As the 2022 state legislative sessions kick-off, the National Alliance is working in a variety of states to ensure positive conditions for charter schools to flourish. There are six states in particular where we’re working with partners to advance charter school bills.
Last fall, newly inaugurated Virginia Governor Glenn Youngkin upset former Governor Terry McAuliffe for the seat, with education a major issue in the race. The contrast between the two candidates on the charter school issue could not have been starker. On the campaign trail Youngkin pledged to support the creation of 20 new charter schools in the state, while McAuliffe vetoed a charter school bill that we championed there in 2017.
In addition to Youngkin winning the governor’s race, Lieutenant Governor Winsome Sears—another charter school champion—won her seat and the House flipped to Republican control. Democrats still maintain control of the Senate.
We are working with our partners on the ground in this challenging political terrain to get a bill enacted that would overhaul the state’s weak charter school law (HB 356/SB 125). This bill is similar to the one vetoed by McAuliffe in 2017 and addresses some of the key shortcomings of the current law, especially as it pertains to authorizing, autonomy, accountability, and funding. We feel 2022 is our best shot yet at getting a strong law on the books in Virginia that will support high-quality public charter schools.

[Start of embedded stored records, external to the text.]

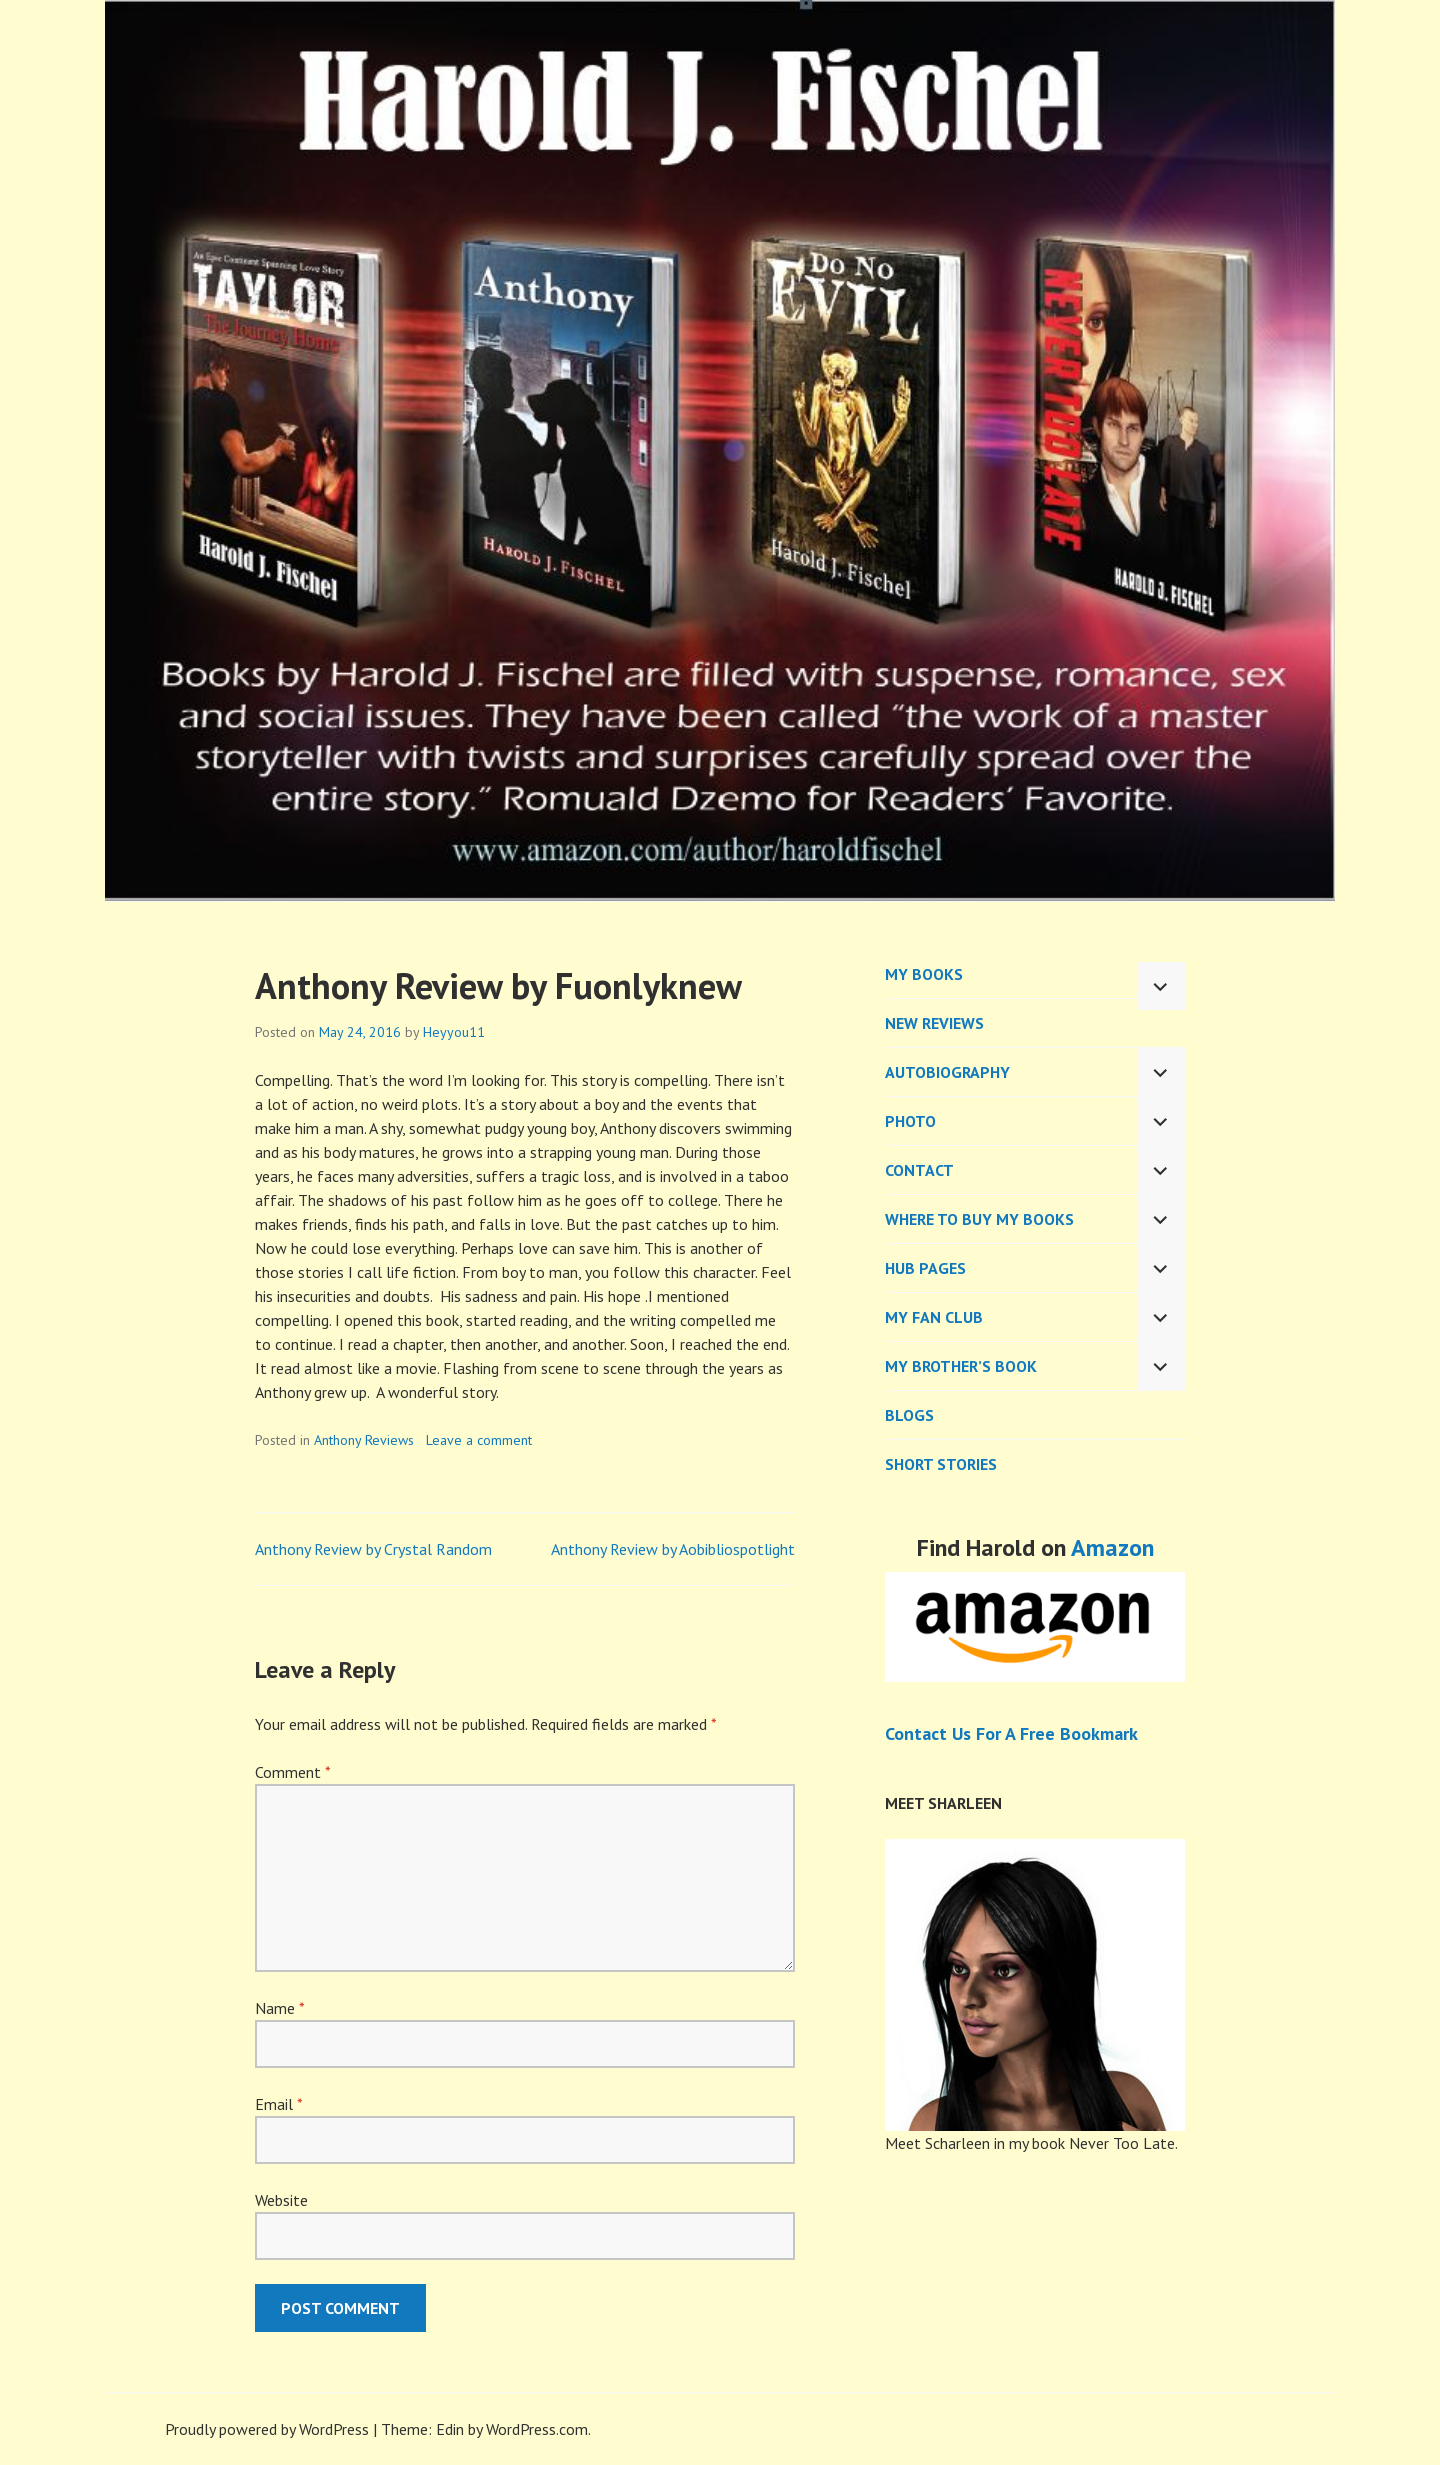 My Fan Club (934, 1317)
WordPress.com (537, 2429)
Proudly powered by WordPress (267, 2429)
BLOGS (909, 1415)
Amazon (1112, 1547)
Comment (292, 1772)
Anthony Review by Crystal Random (373, 1549)
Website (281, 2200)
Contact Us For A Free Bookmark (1011, 1733)
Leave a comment (479, 1440)
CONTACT (919, 1170)
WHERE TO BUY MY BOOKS (979, 1219)
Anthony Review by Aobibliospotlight (673, 1549)
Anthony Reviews (364, 1440)
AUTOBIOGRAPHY (947, 1072)
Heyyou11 (454, 1032)
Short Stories (941, 1464)
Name (279, 2008)
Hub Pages (925, 1268)
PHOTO (910, 1121)
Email (278, 2104)
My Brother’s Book (961, 1366)
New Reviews (934, 1023)
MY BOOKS (924, 974) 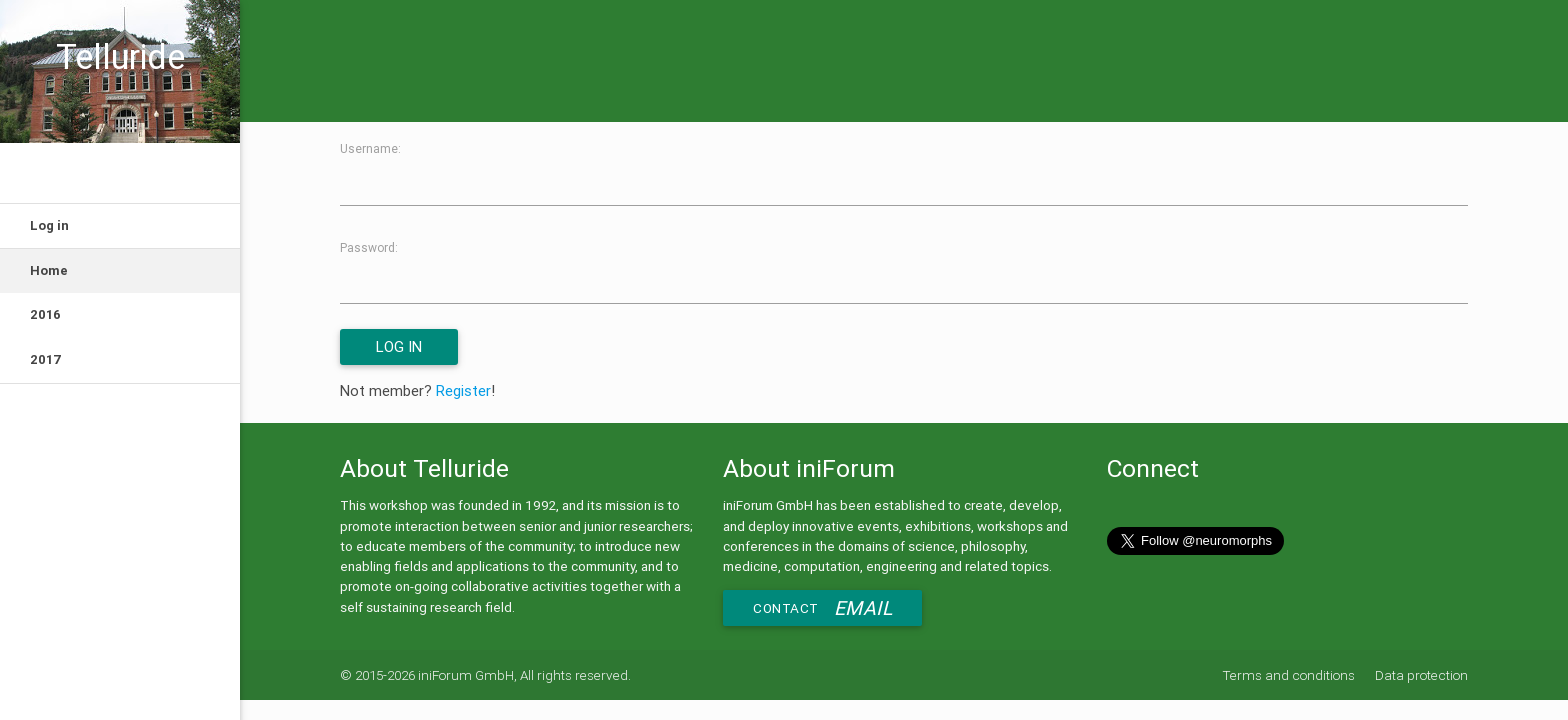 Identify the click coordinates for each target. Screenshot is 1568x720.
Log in (49, 225)
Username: (370, 148)
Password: (369, 247)
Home (49, 270)
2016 (45, 314)
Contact (822, 608)
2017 (46, 359)
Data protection (1421, 675)
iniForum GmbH (466, 675)
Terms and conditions (1290, 675)
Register (463, 390) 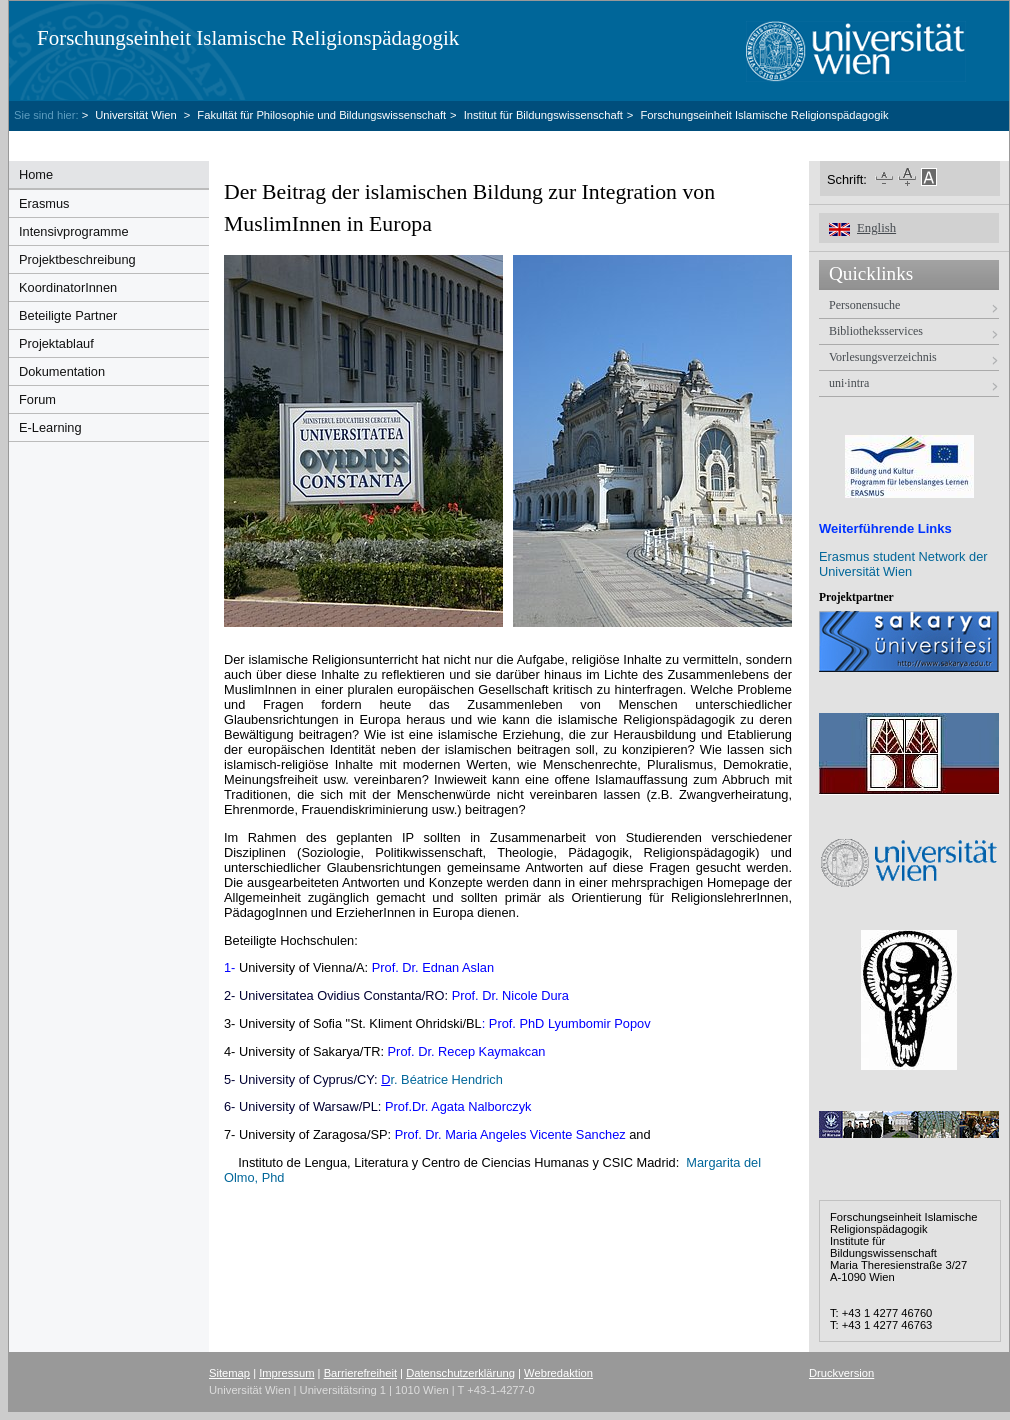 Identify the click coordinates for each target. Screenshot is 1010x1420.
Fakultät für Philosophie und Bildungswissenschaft (321, 115)
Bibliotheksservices (876, 331)
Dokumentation (62, 371)
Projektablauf (56, 343)
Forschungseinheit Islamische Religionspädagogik (248, 38)
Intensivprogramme (74, 231)
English (876, 228)
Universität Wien (137, 115)
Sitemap (229, 1373)
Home (36, 174)
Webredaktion (558, 1373)
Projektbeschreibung (77, 259)
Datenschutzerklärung (460, 1373)
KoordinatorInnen (68, 287)
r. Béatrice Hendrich (442, 1079)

In New Mexico, we are working with our partners to get a bill enacted that would enhance the state’s support of charter school facilities in several ways, including by providing a $700 per-pupil lease assistance allotment, creating a $10 million revolving loan fund, and ensuring that unused district facilities are offered to charter schools. We expect this bill (HB 43) will be heard soon in the House Education Committee.
We are working with our partners in New Hampshire on three bills addressing charter school facilities. One would establish a procedure for a charter school to elect to include its facilities costs in the local school district’s vote to authorize bond indebtedness. Another adds charter schools to grants for school building aid. And yet another establishes a new facility planning and development program to assist all public schools with facilities expenses. The last two bills have been heard in the House Education Committee. The first one will be heard there next week.
In Idaho, we are working with our partners on a number of bills, including one that would allow charter schools to certify teachers, another that would create a revolving loan fund for start-up facility costs, and one that would allow full-day kindergarten.
We are also working with our partners in Kentucky to get a bill enacted that would fix the charter school law’s funding flaw and improve the authorizing climate. In Iowa, we’re working with our partners on a clean-up bill after getting a law enacted there last year to overhaul the state’s previously weak charter school law.
Beyond our priority states, there are numerous pro-charter school bills being advanced this year. Some that have caught our eye include funding equity legislation in Indiana, multiple authorizer legislation in Mississippi, and bills pertaining to funding equity and the charter school cap in Washington state.
2022 is an election year so it is hard to say how many of these and other bills will actually make it into law this year. State lawmakers are sometimes hesitant to take votes on tough political issues like charter schools when they are facing re-election in the fall.
Still, we are encouraged to see charter school advocates pressing forward on these important policy priorities. Even if we don’t succeed on all of them, we are building momentum for these and other efforts in 2023, after what will likely be very consequential gubernatorial and state legislator elections this fall.
Todd Ziebarth is the senior vice president of state support and advocacy at the National Alliance for Public Charter Schools.